In its Winter 2023 UK Market Intelligence (UKMI) report, the consultancy has forecast that real estate tender price inflation (TPI) will settle to 3.5% this year before falling to 2.5% through 2024.
For infrastructure, TPI is anticipated to be 5.5% over 2023 and soften to 5% through 2024. This, Turner & Townsend stated, is being partly fuelled by the government’s recommitment to infrastructure spending including projects such as Sizewell C and HS2.
The report points to growing uncertainty in contractors’ pipelines, while the cost of construction materials and components are still 44% higher than pre-pandemic levels. The skills shortage is also impacting labour costs.
Alan Sinclair, director at Turner & Townsend, said, “We’re facing a complex economic situation and we should be careful of assuming the rules of past recessions will be the case this time around – or that they will impact all sectors and projects similarly. Clients across Scotland will need to consider what the economic situation means to their projects based on factors such as size, value and geography.
“Elevated costs still pose a significant risk to programmes both in the procurement and construction phases. Teams should take the time to ‘road-test’ contracts and build in assurance mechanisms, especially in uncertain environments. It’s also important, however, to share project risk pragmatically along the supply chain to mitigate the impact of soaring insolvencies.

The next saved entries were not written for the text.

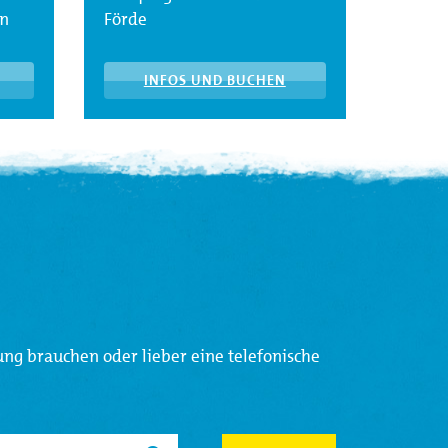
en
Förde
INFOS UND BUCHEN
ung brauchen oder lieber eine telefonische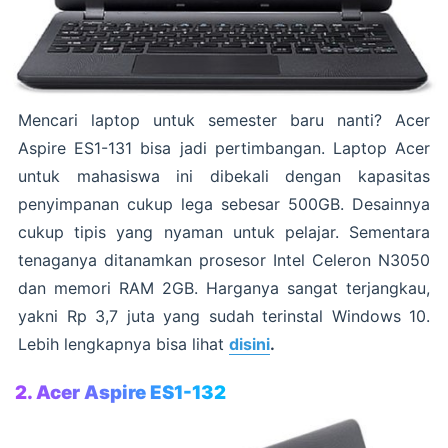
Mencari laptop untuk semester baru nanti? Acer
Aspire ES1-131 bisa jadi pertimbangan. Laptop Acer
untuk mahasiswa ini dibekali dengan kapasitas
penyimpanan cukup lega sebesar 500GB. Desainnya
cukup tipis yang nyaman untuk pelajar. Sementara
tenaganya ditanamkan prosesor Intel Celeron N3050
dan memori RAM 2GB. Harganya sangat terjangkau,
yakni Rp 3,7 juta yang sudah terinstal Windows 10.
Lebih lengkapnya bisa lihat
disini
.
2. Acer Aspire ES1-132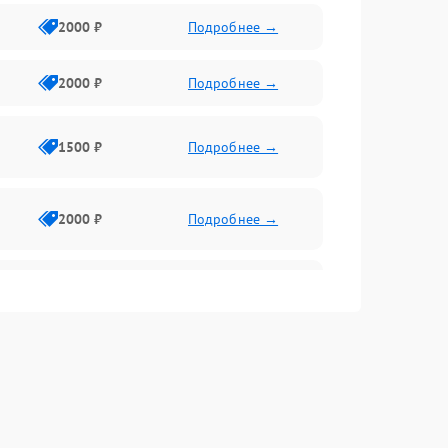
2000 ₽
Подробнее →
2000 ₽
Подробнее →
1500 ₽
Подробнее →
2000 ₽
Подробнее →
2500 ₽
Подробнее →
2000 ₽
Подробнее →
1000 ₽
Подробнее →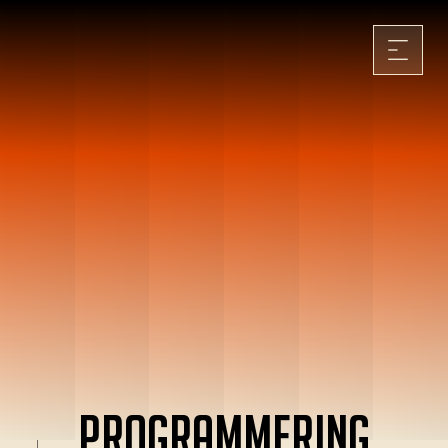
Programmering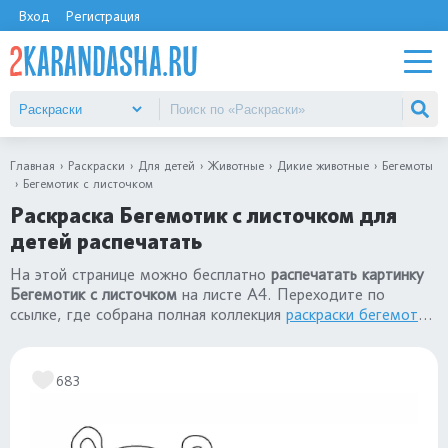
Вход
Регистрация
Главная
Раскраски
Для детей
Животные
Дикие животные
Бегемоты
Бегемотик с листочком
Раскраска Бегемотик с листочком для
детей распечатать
На этой странице можно бесплатно
распечатать картинку
Бегемотик с листочком
на листе А4. Переходите по
ссылке, где собрана полная коллекция
раскраски бегемоты
для детей. Все картинки гиппопотамов созданы специально
для детей от 3х лет.
683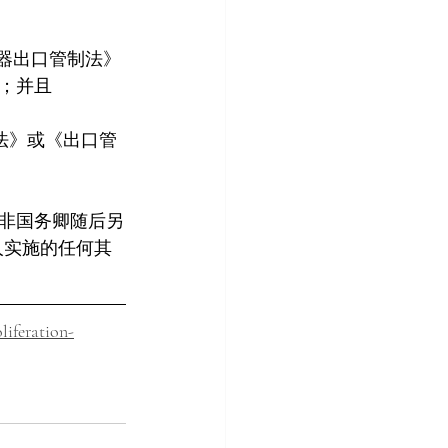
武器出口管制法》
；并且
革法》或《出口管
非国务卿随后另
人实施的任何其
liferation-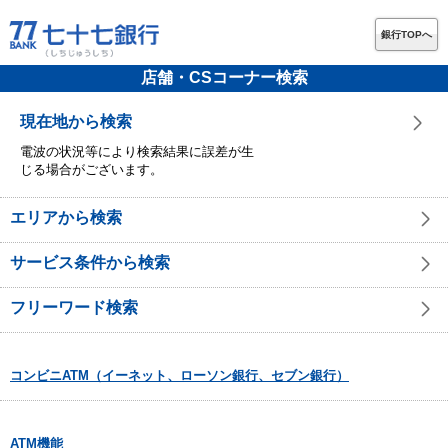
銀行TOPへ
店舗・CSコーナー検索
現在地から検索
電波の状況等により検索結果に誤差が生
じる場合がございます。
エリアから検索
サービス条件から検索
フリーワード検索
コンビニATM（イーネット、ローソン銀行、セブン銀行）
ATM機能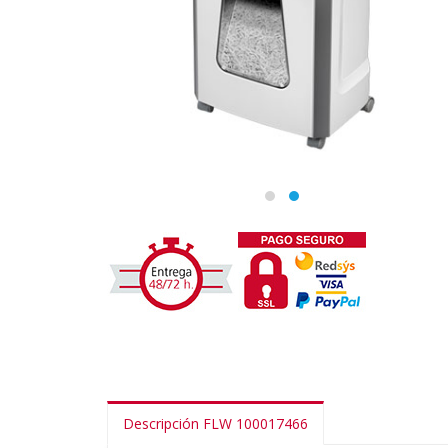
Descripción FLW 100017466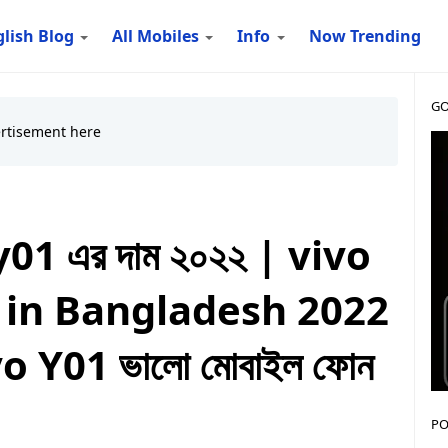
lish Blog
All Mobiles
Info
Now Trending
GO
 y01 এর দাম ২০২২ | vivo
 in Bangladesh 2022
ivo Y01 ভালো মোবাইল ফোন
PO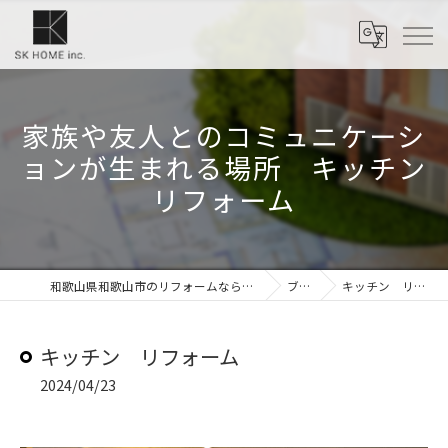
家族や友人とのコミュニケーシ
ョンが生まれる場所 キッチン
リフォーム
和歌山県和歌山市のリフォームなら株式会社SKホーム
ブログ
キッチン リフォーム
キッチン リフォーム
2024/04/23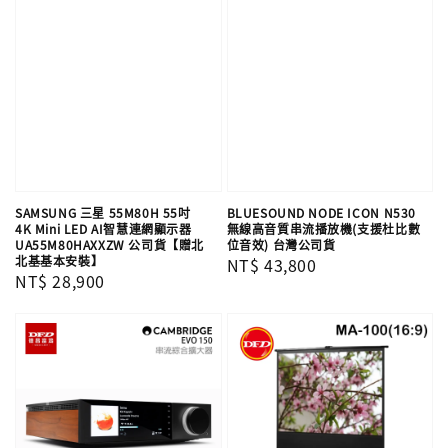
SAMSUNG 三星 55M80H 55吋
BLUESOUND NODE ICON N530
4K Mini LED AI智慧連網顯示器
無線高音質串流播放機(支援杜比數
UA55M80HAXXZW 公司貨【贈北
位音效) 台灣公司貨
北基基本安裝】
Regular
NT$ 43,800
Regular
NT$ 28,900
price
price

“While the scale and duration of the potential recession are still unclear, we know the construction sector needs to invest in building its long-term resilience to aid recovery. Innovation and productivity can fall by the wayside when times are difficult, so we need to be disciplined in prioritising that investment in the coming year – from putting data at the centre of all of our projects to make informed decisions, to making better use of modern methods of construction.
“Though we face continued pricing and capacity challenges; with a long-term, pragmatic view, focusing on efficiencies, understanding our supply chains and potential risks, we can build our resilience and a better road to recovery.”